Sementara, kendala yang dihadapi siswa ialah banyak yang mengaku kesulitan konsentrasi belajar dari rumah dan mengeluhkan beratnya penugasan dari guru. Belum lagi peningkatan stres dan jenuh akibat isolasi yang berkelanjutan serta berpotensi menimbulkan rasa cemas dan depresi pada anak.

Kementerian Pendidikan dan Kebudayaan (Kemdikbud) telah melakukan sejumlah upaya mengatasi hal ini, seperti program guru berbagi, bimbingan teknis daring, webinar hingga penyediaan kuota internet gratis bagi siswa.

Ada pula relaksasi anggaran Bantuan Operasional Sekolah (BOS) dan Bantuan Operasional Penyelenggaraan (BOP) yang bisa digunakan untuk kuota siswa, peralatan pembelajaran dan untuk peralatan persiapan pembelajaran tatap muka.

Bagi daerah yang kesulitan dengan akses internet, Kemdikbud meluncurkan program belajar dari rumah yang disiarkan oleh TVRI dan RRI, mengoptimalkan Rumah Belajar sebagai salah satu platform daring, serta kerja sama dengan mitra lainnya.

Grafik Databoks berikut ini menunjukkan tak seluruh satuan pendidikan di Indonesia memiliki akses listrik, apalagi internet. Akibatnya, banyak peserta didik yang terhambat untuk melakukan kegiatan belajar dari rumah.

Langkah Atasi Kendala PJJ

Kementerian Pendidikan dan Kebudayaan mengeluarkan kurikulum darurat sebagai panduan belajar jarak jauh selama pandemi corona. Kurikulum ini dapat diterapkan di semua jenjang pendidikan, mulai dari PAUD, SD, SMP, SMA, hingga SMK.
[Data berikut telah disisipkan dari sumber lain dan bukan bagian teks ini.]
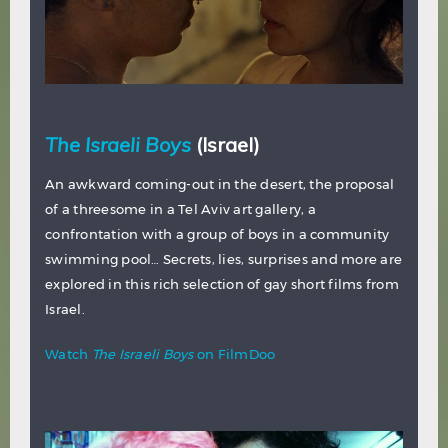
The Israeli Boys
(Israel)
An awkward coming-out in the desert, the proposal
of a threesome in a Tel Aviv art gallery, a
confrontation with a group of boys in a community
swimming pool… Secrets, lies, surprises and more are
explored in this rich selection of gay short films from
Israel.
Watch
The Israeli Boys
on FilmDoo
Nadiem mengatakan, kurikulum darurat ini bukanlah hal baru melainkan penyederhanaan kompetensi dasar yang mengacu pada kurikulum 2013. Alhasil, pembelajaran jarak jauh dapat berfokus pada kompetensi yang esensial dan jadi prasyarat untuk kelanjutan ke tingkat selanjutnya. “Pelaksanaan kurikulum ini berlaku sampai akhir tahun ajaran,” ucapnya.

Para guru masih bisa memilih antara menerapkan kurikulum darurat dengan kurikulum 2013. Mereka juga dibolehkan menyederhanakan perangkat mata ajar sendiri. “Ini suatu opsi bagi sekolah, bagi kepala dinas masing-masing, pemerintah daerah untuk gunakan kurikulum darurat. Tidak dipaksakan,” kata dia.

KPAI menilai Kemendikbud kurang tegas dalam menetapkan kurikulum darurat tersebut. Di tengah pandemi sudah seharunya kurikulum juga disesuaikan dengan situasi darurat sehingga meringankan guru, siswa dan orang tua. "Kurikulum dalam situasi darurat ini harus digunakan seluruh sekolah, bukan menjadi kurikulum alternatif," kata Retno.